▶ WHAT THE TASK REQUIRES
Retype exactly the lines below, beginning with the first and ending with the line where "Image resolution: width=1443" appears.
■ ■ ■ ■ ■ ■ ■
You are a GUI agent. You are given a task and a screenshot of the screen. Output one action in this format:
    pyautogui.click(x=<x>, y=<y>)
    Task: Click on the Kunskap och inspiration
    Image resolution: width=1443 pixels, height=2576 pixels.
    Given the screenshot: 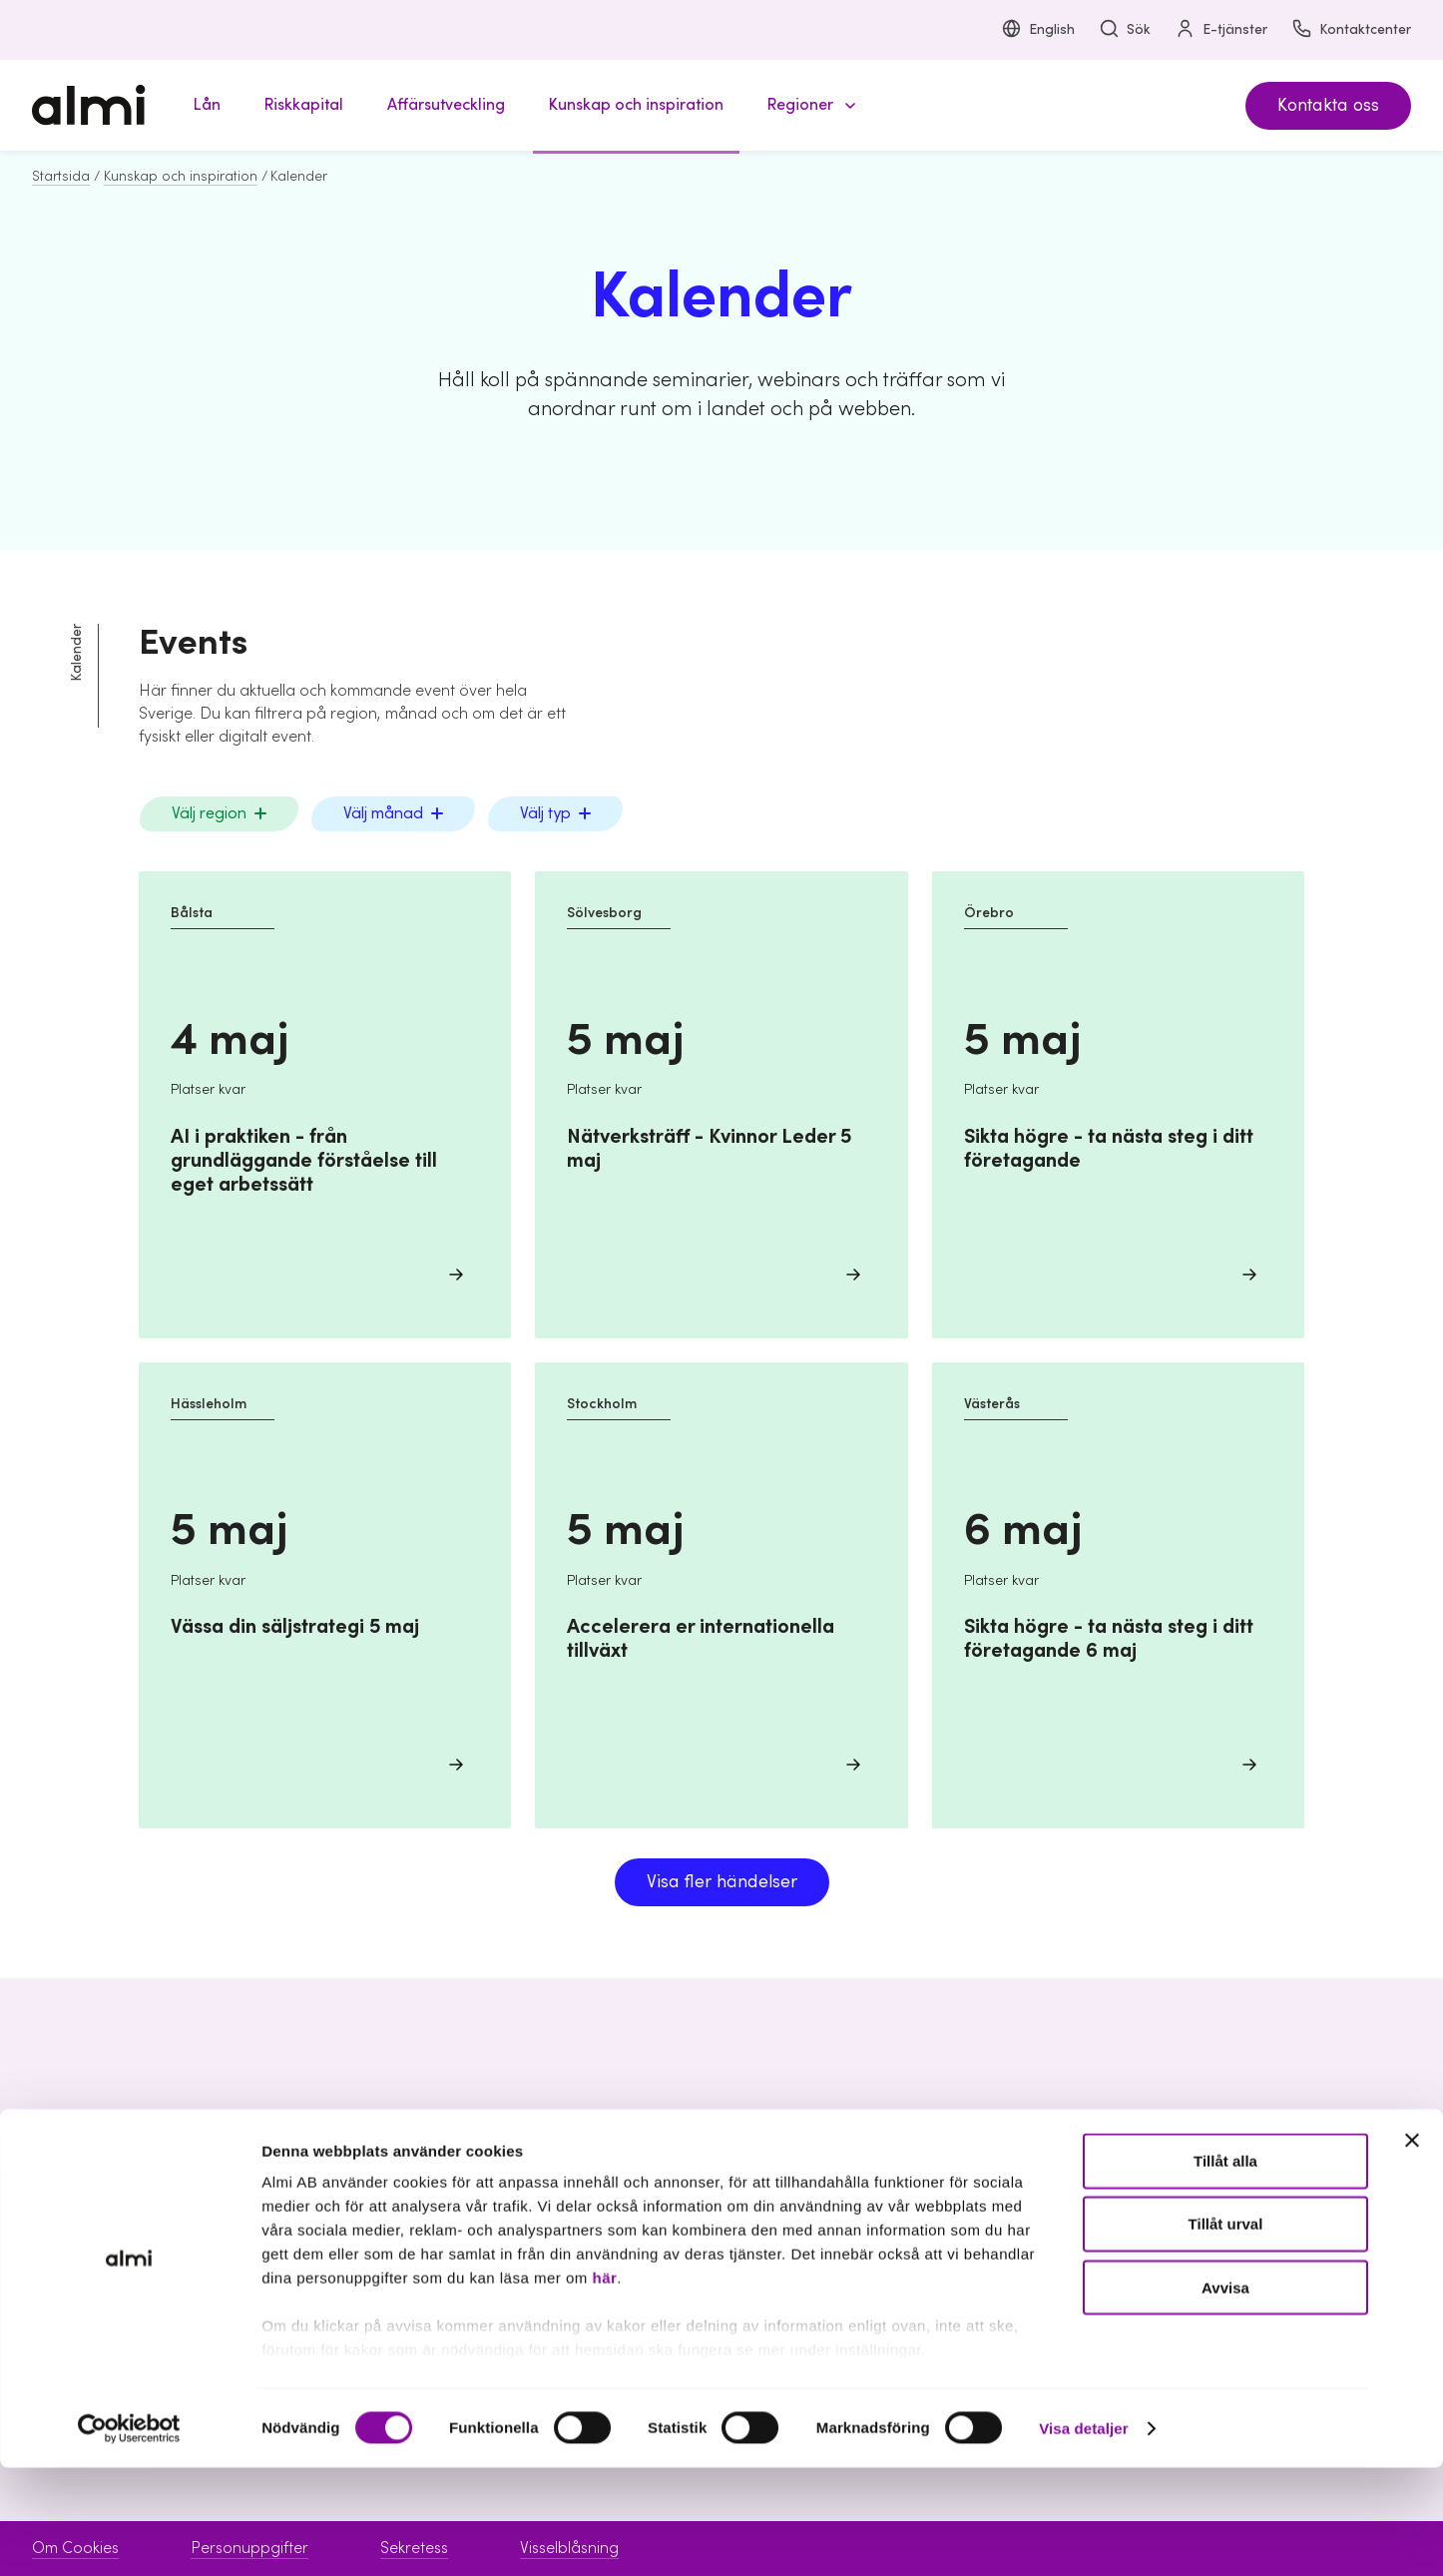 What is the action you would take?
    pyautogui.click(x=180, y=177)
■ ■ ■ ■ ■ ■ ■
▶ SOLUTION TO THE PROBLEM
You are a GUI agent. You are given a task and a screenshot of the screen. Output one action in this format:
    pyautogui.click(x=<x>, y=<y>)
    Task: Click on the Kunskap och inspiration
    Image resolution: width=1443 pixels, height=2576 pixels.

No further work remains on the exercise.